Perhaps our prayerful remembrance has power to bring His Presence near. Now.

At the end of my intercessory run, I approached a street that flanked my elementary school and began to pray for an unusually good friend of the past, Elena, who had lived on that street. I recalled her with affection: funny, pretty, as insecure as the rest of us yet inclined toward God. In high school she turned her heart Jesus-ward while I turned toward ‘gay’ mischief; by the time I came to my senses through the mirror of Mercy, she had turned away from the One to other faces.

Annoyingly zealous, I invited her into my revival. She refused, but not without giving me some sage advice. ‘Do everyone a favor: when you talk about Jesus, don’t mimic someone else. Be yourself.’ Got it. Unforgettable. To paraphrase John Wimber: Be natural. Supernaturally natural.

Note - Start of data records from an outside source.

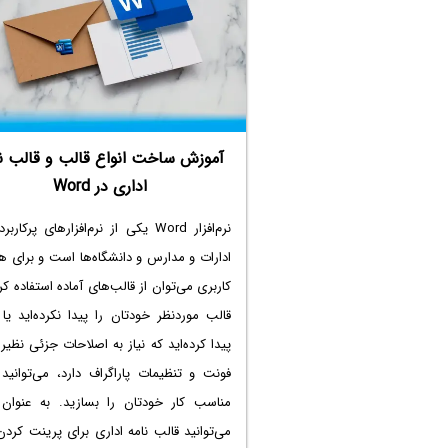
آموزش ساخت انواع قالب و قالب ن
اداری در Word
نرم‌افزار Word یکی از نرم‌افزارهای پرکارب
ادارات و مدارس و دانشگاه‌ها است و برای ه
کاربری می‌توان از قالب‌های آماده استفاده کرد
قالب موردنظر خودتان را پیدا نکرده‌اید یا 
پیدا کرده‌اید که نیاز به اصلاحات جزئی نظیر 
فونت و تنظیمات پاراگراف دارد، می‌توانید
مناسب کار خودتان را بسازید. به عنوان 
می‌توانید
قالب نامه اداری
برای پرینت کردن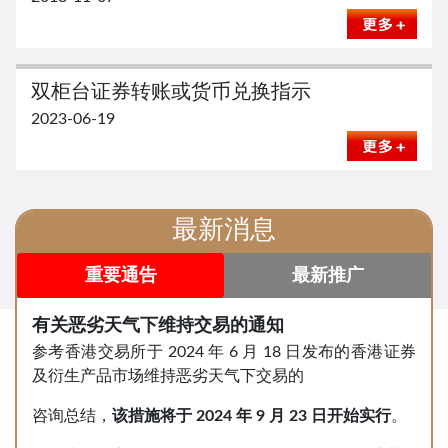
双柜台证券转账或货币兑换指示
2023-06-19
最新消息
重要通告
最新推广
有关恶劣天气下维持交易的通知
参考香港交易所于 2024 年 6 月 18 日发布的香港证券
及衍生产品市场维持恶劣天气下交易的
咨询总结，
该措施将于
2024
年
9
月
23
日开始实行
。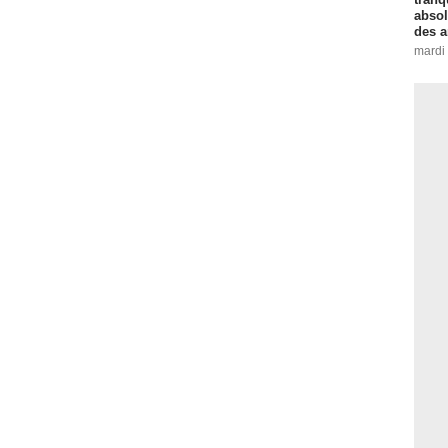
absol
des a
mardi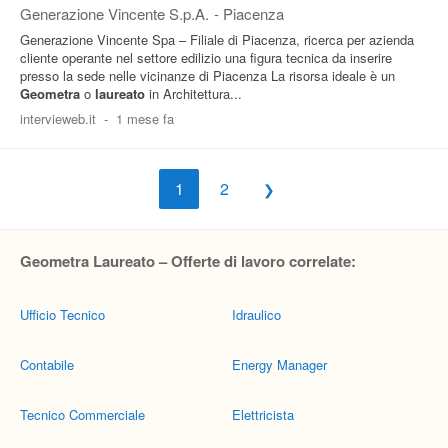
Generazione Vincente S.p.A.
-
Piacenza
Generazione Vincente Spa – Filiale di Piacenza, ricerca per azienda
cliente operante nel settore edilizio una figura tecnica da inserire
presso la sede nelle vicinanze di Piacenza La risorsa ideale è un
Geometra
o
laureato
in Architettura...
intervieweb.it
-
1 mese fa
1
2
Geometra Laureato – Offerte di lavoro correlate:
Ufficio Tecnico
Idraulico
Contabile
Energy Manager
Tecnico Commerciale
Elettricista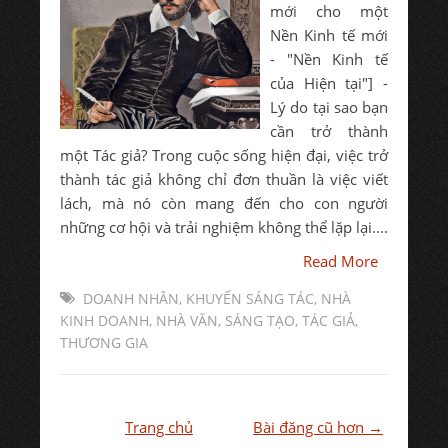
mới cho một
Nền Kinh tế mới
- "Nền Kinh tế
của Hiện tại"] -
Lý do tại sao bạn
cần trở thành
một Tác giả? Trong cuộc sống hiện đại, việc trở
thành tác giả không chỉ đơn thuần là việc viết
lách, mà nó còn mang đến cho con người
những cơ hội và trải nghiệm không thể lặp lại....
Read More
DOANH NHÂN
,
KHUYẾN SÁNG TÁC
,
NHÀ
KINH DOANH
,
NHÀ VĂN
,
SÁNG TẠO
,
TÁC GIẢ
,
THƯƠNG GIA
Trang chủ
Bài đăng cũ hơn →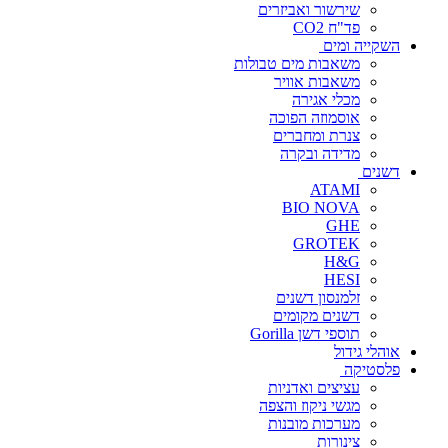
שירשור ואביזרים
פד"ח CO2
השקייה ומים
משאבות מים טבולות
משאבות אוויר
מכלי אגירה
אוסמוזה הפוכה
צנרת ומחברים
מדידה ובקרה
דשנים
ATAMI
BIO NOVA
GHE
GROTEK
H&G
HESI
זלמנסון דשנים
דשנים מקומים
תוספי דשן Gorilla
אוהלי גידול
פלסטיקה
עציצים ואדניות
מגשי ניקוז והצפה
מערכות מובנות
צינורות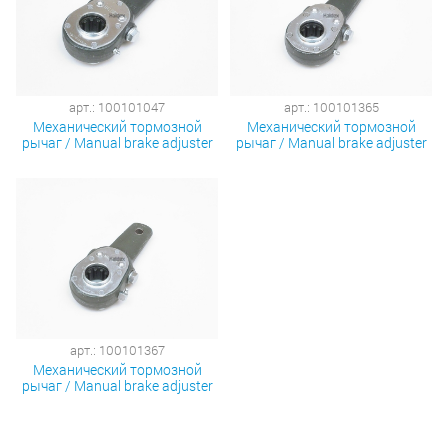
арт.: 100101047
арт.: 100101365
Механический тормозной
Механический тормозной
рычаг / Manual brake adjuster
рычаг / Manual brake adjuster
арт.: 100101367
Механический тормозной
рычаг / Manual brake adjuster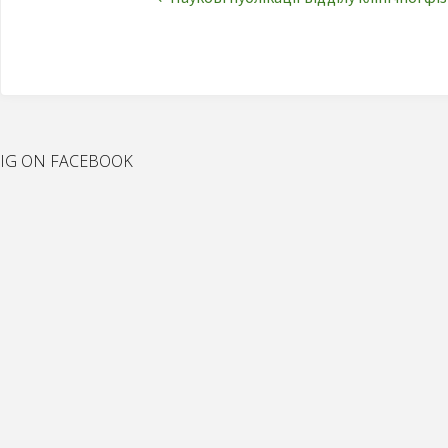
IG ON FACEBOOK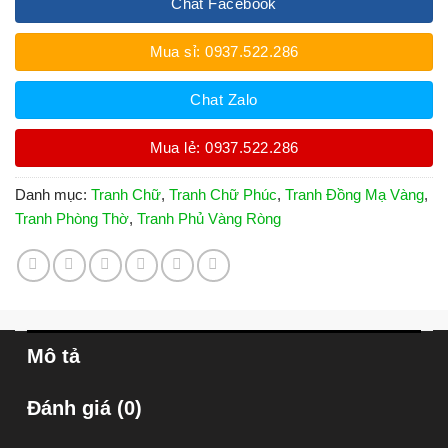
Chat Facebook
Mua sỉ: 0937.522.286
Chat Zalo
Mua lẻ: 0937.522.286
Danh mục:
Tranh Chữ
,
Tranh Chữ Phúc
,
Tranh Đồng Mạ Vàng
,
Tranh Phòng Thờ
,
Tranh Phủ Vàng Ròng
Mô tả
Đánh giá (0)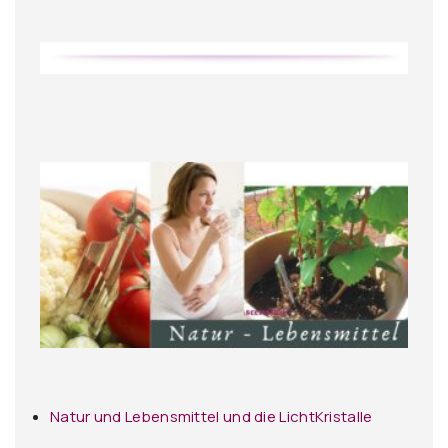
Natur und Lebensmittel und die LichtKristalle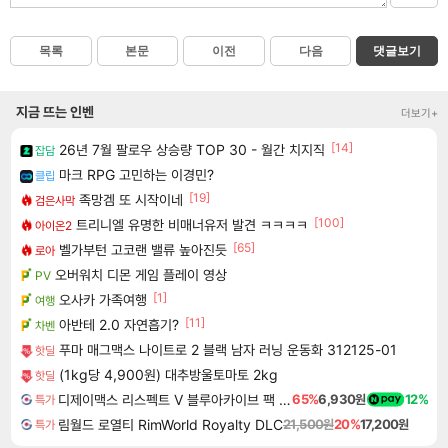
목록
본문
이전
다음
댓글보기
지금 뜨는 인벤
더보기+
[14]
26년 7월 팔로우 상승량 TOP 30 - 월간 치지직
잡담
마크 RPG 고민하는 이경민?
클립
[19]
족망겜 또 시작이네
검은사막
[100]
트리니엘 유명한 비매너유저 발견 ㅋㅋㅋㅋ
아이온2
[65]
벨가부턴 고코랜 밸류 높아진듯
로아
오버워치 디몬 게임 플레이 영상
PV
[1]
오사카 가족여행
여행
[11]
아반테 2.0 자연흡기?
차벤
푸마 매그맥스 나이트로 2 블랙 남자 러닝 운동화 312125-01
핫딜
(1kg당 4,900원) 대추방울토마토 2kg
핫딜
디제이맥스 리스펙트 V 블루아카이브 팩 DJMAX RESPECT V Blue Archive Pack DLC
65%
6,930원
12%
특가
림월드 로열티 RimWorld Royalty DLC
21,500원
20%
17,200원
특가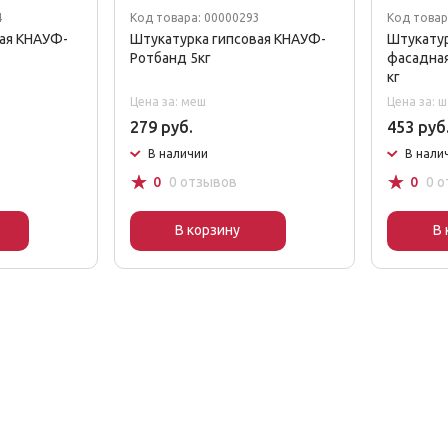
4
Код товара: 00000293
Код товар
вая КНАУФ-
Штукатурка гипсовая КНАУФ-
Штукату
Ротбанд 5кг
фасадна
кг
Цена за: меш
Цена за: ш
279 руб.
453 руб
В наличии
В нали
☆
☆
0
0 отзывов
0
0 
В корзину
В 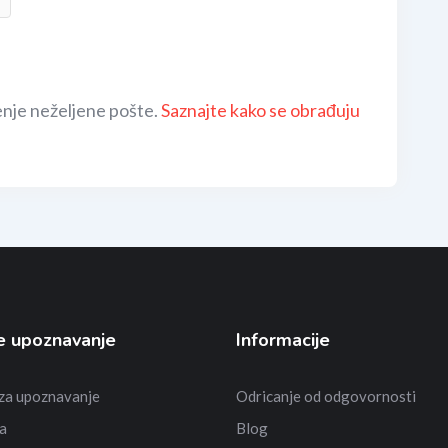
enje neželjene pošte.
Saznajte kako se obrađuju
e upoznavanje
Informacije
 za upoznavanje
Odricanje od odgovornosti
a
Blog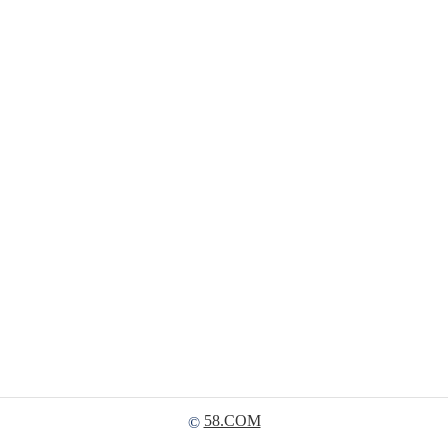
58.COM
©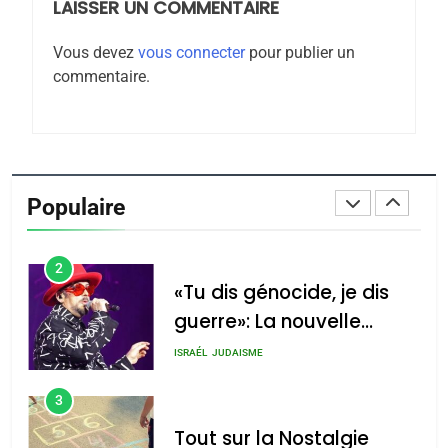
LAISSER UN COMMENTAIRE
8
Maroc : Les amandes de
Vous devez
vous connecter
pour publier un
Tafraout, le miel de Tadla
commentaire.
Azilal consacrés produits
DAFINA
MAROC
du terroir
1
Oeil ravageur – Vanessa
De Loya Stauber
Populaire
CINEMA
ISRAÉL
2
«Tu dis génocide, je dis
guerre»: La nouvelle
chanson de Boy George
ISRAÉL
JUDAISME
3
Tout sur la Nostalgie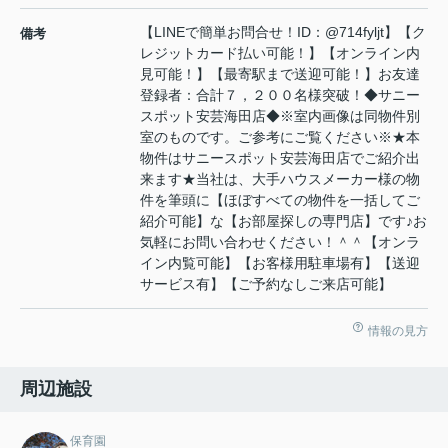
【LINEで簡単お問合せ！ID：@714fyljt】【ク
備考
レジットカード払い可能！】【オンライン内
見可能！】【最寄駅まで送迎可能！】お友達
登録者：合計７，２００名様突破！◆サニー
スポット安芸海田店◆※室内画像は同物件別
室のものです。ご参考にご覧ください※★本
物件はサニースポット安芸海田店でご紹介出
来ます★当社は、大手ハウスメーカー様の物
件を筆頭に【ほぼすべての物件を一括してご
紹介可能】な【お部屋探しの専門店】です♪お
気軽にお問い合わせください！＾＾【オンラ
イン内覧可能】【お客様用駐車場有】【送迎
サービス有】【ご予約なしご来店可能】
情報の見方
周辺施設
保育園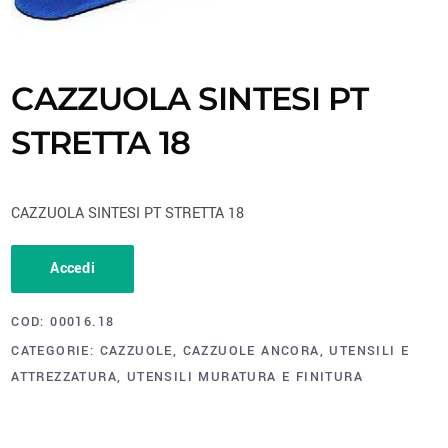
CAZZUOLA SINTESI PT
STRETTA 18
CAZZUOLA SINTESI PT STRETTA 18
Accedi
COD:
00016.18
CATEGORIE:
CAZZUOLE
,
CAZZUOLE ANCORA
,
UTENSILI E
ATTREZZATURA
,
UTENSILI MURATURA E FINITURA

I only saw Elena a few times after that—at class reunions, at the local gym when I visited Mom. She usually shared some sorrows. Her life had not gone as she hoped; her parents divorced, as did she, and her children suffered and wandered. We laughed of course—neither of us lost our spontaneity–but her pain lay close to the surface as did her resistance to trusting this Jesus again.

Years later, last month, I ran round the corner onto Elena’s old street. A woman walked ahead of me, and I knew it was her. We talked for an hour. Something had changed, her face was lit by unseen light. It seems the covid clampdown coincided with her mother’s death and a child’s further unraveling. Alone, she heard quietly: ‘Be still and know that I am God.’ She had nothing but time to return to her first love. He remembered her and she Him.

Of course, we spoke of our days 50 years earlier on that same street trying to figure out our lives. And we rejoiced together that the One who made us remembered us. He is becoming the very form of our lives now. More than nostalgia, we recalled His faithfulness revealed in myriad ways, including friendship. We rejoiced in new mercies that morning. Unforgettable.